The experiment results of BART (Abs), BART (Abs+Intro), and BART (Abs+Intro+Con) show by adding the Introduction and Conclusion to the input, the models’ performance improves consistently. However, comparing with the results from BART (Abs+Intro) and BART (Abs+Intro), using the whole Introduction rather than the first paragraph of the Introduction decreases the performance on Rouge1 score. We think it is because the CL-LaySumm 2020 task requires to make a relatively short summary, less than 150 words. If the input is too long, it makes the model harder to summarize because longer input contains more noisy data. Since the CL-LaySumm 2020 dataset is also small, the model doesn’t have enough samples to learn the task.
Two-stage fine-tuning and Data Augmentation.
The experimental results show that two-stage fine-tuning doesn’t help to improve the model’s performance. After checking the details of ScisummNet, we find the corpus comes from ACL Anthology Network (AAN) radev2013acl, which means all data relates to computational linguistics. In contrast, the CL-LaySumm 2020 dataset use papers from a variety of domains including biology and medicine. The Statistical differences between these two datasets make the model hard to learn prior knowledge that can be utilized in CL-LaySumm 2020 task.
As for the Data Augmentation, the model performance also doesn’t increase as we expected, which contradicts the results from the original paper nema2017diversity. However, the same method also fails in laskar2020query, which also adopted a large pre-trained model as a start-point for fine-tuning. So we think the possible reason might be that large pre-trained models are less robust to noisy input. Our synonyms replacement method is too simple as well as unsupervised.
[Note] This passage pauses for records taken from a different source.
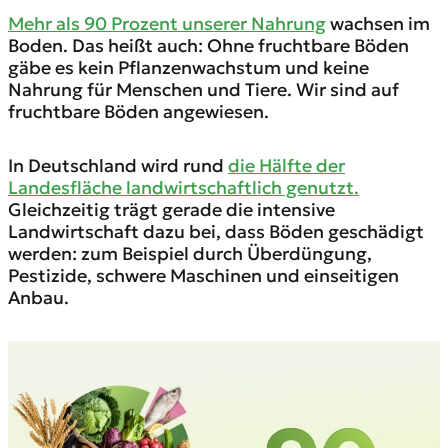
Mehr als 90 Prozent unserer Nahrung
wachsen im
Boden. Das heißt auch: Ohne fruchtbare Böden
gäbe es kein Pflanzenwachstum und keine
Nahrung für Menschen und Tiere. Wir sind auf
fruchtbare Böden angewiesen.
In Deutschland wird rund
die Hälfte der
Landesfläche landwirtschaftlich genutzt.
Gleichzeitig trägt gerade die intensive
Landwirtschaft dazu bei, dass Böden geschädigt
werden: zum Beispiel durch Überdüngung,
Pestizide, schwere Maschinen und einseitigen
Anbau.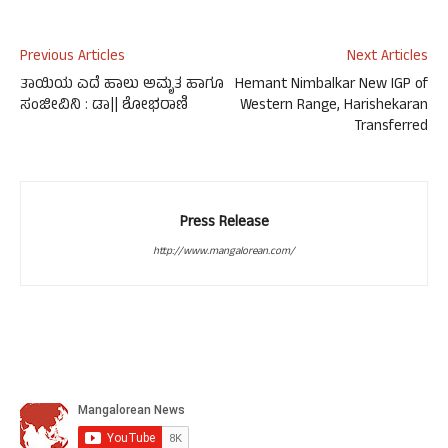
Previous Articles
Next Articles
ತಾಯಿಯ ಎದೆ ಹಾಲು ಅಮೃತ ಹಾಗೂ
Hemant Nimbalkar New IGP of
ಸಂಜೀವಿನಿ : ಡಾ|| ಶೋಭರಾಣಿ
Western Range, Harishekaran
Transferred
Press Release
http://www.mangalorean.com/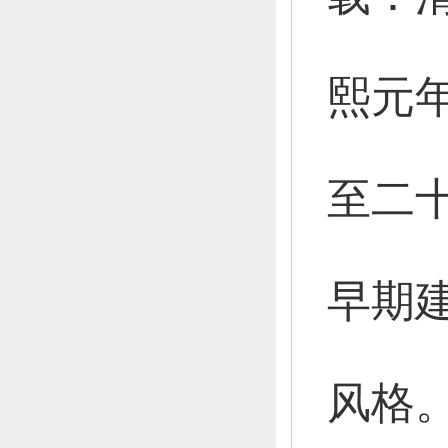
熙元
至二十
早期
风格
On one hand, it can increase the vocabulary diversity of the training data without changing the semantic meaning a lot, but on the other hand, the quality especially the grammar of the generated instances can not be guaranteed to be correct. Thus, some noise might be introduced and decreases the model performance when we augment the data.
Comparing with BART (Abs+Intro+Con) and BART + Multi-label models, we find that with multi labels, the Rouge1-F1 score is better but the Recall score is lower, which means that the precision increase a lot. We think that with the extra supervision of sentence labels, the model can learn a better sentence understanding. As a result, the model is able to extract important content from the input which helps upper the F1 and Precision scores.
In this paper, we showcased how different inputs, data augmentation, training strategy, and sentence labels influence the lay summarization task. We introduce a new method to utilize sentence labels as another supervision signal while training BART based model. Experimental results show our models can generate better summaries evaluated by the Rouge1-F1 score.
Appendix A Case Study
a.1 The Lay Summary of this Paper
In the CL-LaySumm 2020 shared task, our model achieves 46.00% Rouge1-F1 score. In this paper, we build a lay summary generation system based on the BART model. We leverage sentence labels as extra supervision signals to improve the performance of lay summarization. Experimental results show that leveraging sentence labels can improve the Lay summary generation performance. The code will be released on Github.
The summary above is generated by our own system with Abstract, Introduction and Conclusion from this paper. Although many sentences are copied from the original text, they are well organized and coherent. Besides, the content of the summary also conveys the topic and the contribution of this paper. In conclusion, our system can produce accurate and readable summaries.